Audio Processing & ML Pipelines ·

ADAPT: Audio Data Annotation and Preprocessing Tool

An industry-grade, scalable CLI pipeline for automated TTS and ASR dataset generation. ADAPT handles end-to-end ingestion, vocal separation, global speaker diarization, VAD-based slicing, and phonetic annotation while specifically solving cross-chunk speaker ID mismatches for large corpora.

Pipeline architecture demonstrating sequential, non-destructive processing from raw ingestion to final chunked phonetic metadata.

Problem Statement

Building high-quality datasets for Text-to-Speech (TTS) and Automatic Speech Recognition (ASR) models is historically bottlenecked by manual labor. Extracting clean speech from noisy YouTube streams, accurately diarizing multiple speakers, stripping silence, and generating aligned phonetic metadata requires hundreds of hours of manual annotation. Furthermore, automated pipelines often crash due to GPU VRAM limits on long files or lose track of speaker identities when audio is chunked.

Architecture Breakdown

Ingestion & Normalization: Leverages yt-dlp and ffmpeg to pull raw audio from URLs or local directories, standardizing to a unified mono sample rate (e.g., 44.1kHz).
Vocal Isolation & Memory Management: Utilizes Demucs for state-of-the-art music and noise separation.

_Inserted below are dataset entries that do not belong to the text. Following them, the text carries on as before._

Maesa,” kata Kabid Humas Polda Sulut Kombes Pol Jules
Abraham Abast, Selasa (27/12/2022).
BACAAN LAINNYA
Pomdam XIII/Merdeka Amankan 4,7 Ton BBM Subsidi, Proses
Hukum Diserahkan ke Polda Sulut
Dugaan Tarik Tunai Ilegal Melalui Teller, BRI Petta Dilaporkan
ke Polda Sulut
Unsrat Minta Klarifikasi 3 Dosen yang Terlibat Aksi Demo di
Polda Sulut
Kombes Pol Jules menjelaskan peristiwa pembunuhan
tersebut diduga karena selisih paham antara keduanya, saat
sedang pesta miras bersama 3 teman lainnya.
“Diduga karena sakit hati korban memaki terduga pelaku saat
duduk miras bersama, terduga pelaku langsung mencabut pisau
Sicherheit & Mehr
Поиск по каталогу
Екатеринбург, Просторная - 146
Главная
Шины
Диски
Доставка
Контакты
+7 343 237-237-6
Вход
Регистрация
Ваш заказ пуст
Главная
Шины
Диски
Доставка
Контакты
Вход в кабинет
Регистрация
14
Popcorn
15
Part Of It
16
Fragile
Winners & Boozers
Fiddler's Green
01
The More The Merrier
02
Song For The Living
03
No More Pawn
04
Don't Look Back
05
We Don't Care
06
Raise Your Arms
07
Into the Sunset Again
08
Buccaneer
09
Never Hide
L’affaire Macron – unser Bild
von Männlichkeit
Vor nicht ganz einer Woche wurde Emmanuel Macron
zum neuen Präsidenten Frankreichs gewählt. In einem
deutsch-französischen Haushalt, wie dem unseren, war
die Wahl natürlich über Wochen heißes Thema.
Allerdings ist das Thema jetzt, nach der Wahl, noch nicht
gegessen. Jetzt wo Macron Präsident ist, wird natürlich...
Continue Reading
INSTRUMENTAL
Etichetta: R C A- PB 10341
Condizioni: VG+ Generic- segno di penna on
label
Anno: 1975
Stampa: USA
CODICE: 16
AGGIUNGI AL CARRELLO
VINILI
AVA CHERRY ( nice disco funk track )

To prevent Out-Of-Memory (OOM) faults on consumer GPUs, a pre-chunking layer splits massive files into configurable durations prior to tensor processing.
Global Speaker Diarization: Employs pyannote.audio for temporal speaker segmentation and embedding extraction.
Slicing & Transcription: Filters dead air via WebRTC Voice Activity Detection (VAD) and feeds valid speech utterances into batched Whisper model inference.

Why This Needed Custom Engineering

When scaling dataset generation to multi-hour audio files, strict hardware VRAM limits mandate chunking the audio before neural network processing. However, naive chunking breaks continuous speaker diarization: "Speaker 1" in Chunk A might be incorrectly labeled as "Speaker 3" in Chunk B, ruining the integrity of single-speaker TTS datasets.

ADAPT solves this structural flaw natively. Instead of blindly merging chunk outputs, ADAPT extracts neural speaker embeddings for every detected segment. It then performs a global Agglomerative Clustering pass using cosine similarity on these embeddings to unify speaker IDs across the entire dataset before the final slicing phase.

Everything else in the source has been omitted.